▶ Problem details
No pictures in the copy, please: retype all the records exactly.

====== The records

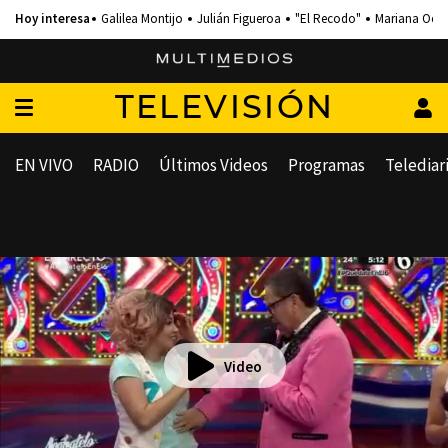
Galilea Montijo
Julián Figueroa
"El Recodo"
Mariana Och
TELEVISIÓN
EN VIVO
RADIO
Últimos Videos
Programas
Telediar
Video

============

▶ Task answer
Galilea Montijo
Julián Figueroa
"El Recodo"
Mariana Och
TELEVISIÓN
EN VIVO
RADIO
Últimos Videos
Programas
Telediar
Video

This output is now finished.